Fremantle is backing the hot-button project alongside 'True Detective' executive producer Richard Brown.

Michael Winterbottom is turning his lens on the hottest-button topic in the U.K. today (and, probably, for some time): Prime Minister Boris Johnson and his handling of the novel coronavirus pandemic. 

The filmmaker — whose recent credits include series The Trip and feature comedy Greed, both with Steve Coogan — is set to co-write and direct a new real-life drama set against the global pandemic and "the biggest national and personal crisis to face a government leader since World War II."
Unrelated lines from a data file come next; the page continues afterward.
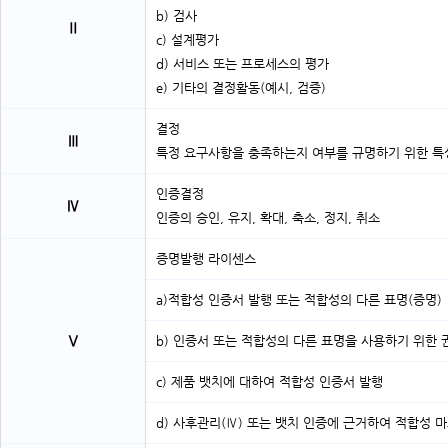
b) 검사
Ⅱ
c) 설계평가
d) 서비스 또는 프로세스의 평가
e) 기타의 결정활동(예시, 검증)
결정
Ⅲ
특정 요구사항을 충족하는지 여부를 규명하기 위한 특
인증결정
Ⅳ
인증의 승인, 유지, 확대, 축소, 정지, 취소
증명발행 라이센스
a)적합성 인증서 발행 또는 적합성의 다른 표명(증명)
Ⅴ
b) 인증서 또는 적합성의 다른 표명을 사용하기 위한 
c) 제품 뱃치에 대하여 적합성 인증서 발행
d) 사후관리(Ⅳ) 또는 뱃치 인증에 근거하여 적합성 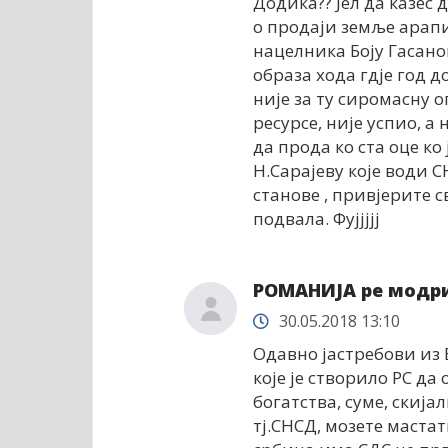
Додика?? Јел да казес 
о продаји земље арапи
нацелника Боју Гасано
образа хода гдје год до
није за ту сиромасну 
ресурсе, није успио, а
да прода ко ста оце ко
Н.Сарајеву које води 
станове , привјерите с
подвала. Фујјјјј
РОМАНИЈА ре модр
30.05.2018 13:10
Одавно јастребови из 
које је створило РС да
богатства, суме, скија
тј.СНСД, мозете мастат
Johnson, who himself fell critically ill to COVID-19, the respiratory illness caused by the virus, and welcomed a new son just weeks later, has been widely criticized for his actions before and during the outbreak in the U.K., which currently has the highest coronavirus death toll in Europe and the second-highest death toll per capita in the world. 

The as-yet-untitled series comes from Fremantle, alongside Passenger, the banner of True Detective and Catch-22 executive producer Richard Brown, and Melissa Parmenter's Revolution Films. Brown and Parmenter will exec produce, while Tim Shipman, political editor of The Sunday Times, will act a consultant. 

"Michael Winterbottom is the ideal filmmaker to tell the story of the extraordinary events surrounding Boris Johnson's new government and the COVID-19 pandemic, which has captured the attention of the world," said Brown. "We're excited to join forces with Michael and Revolution Films on this project, a story which appears to demonstrate that fact is indeed sometimes stranger than fiction."

Passenger and Fremantle recently signed an exclusive multiyear deal to develop and produce scripted drama series.

"There are rare moments in history when leaders find their private lives uniquely connected to national events, where personal experience and official role collide in an unusual way," said Andrea Scrosati, global COO at Fremantle. "The last few months in the life of the U.K. prime minister clearly mark one of these moments."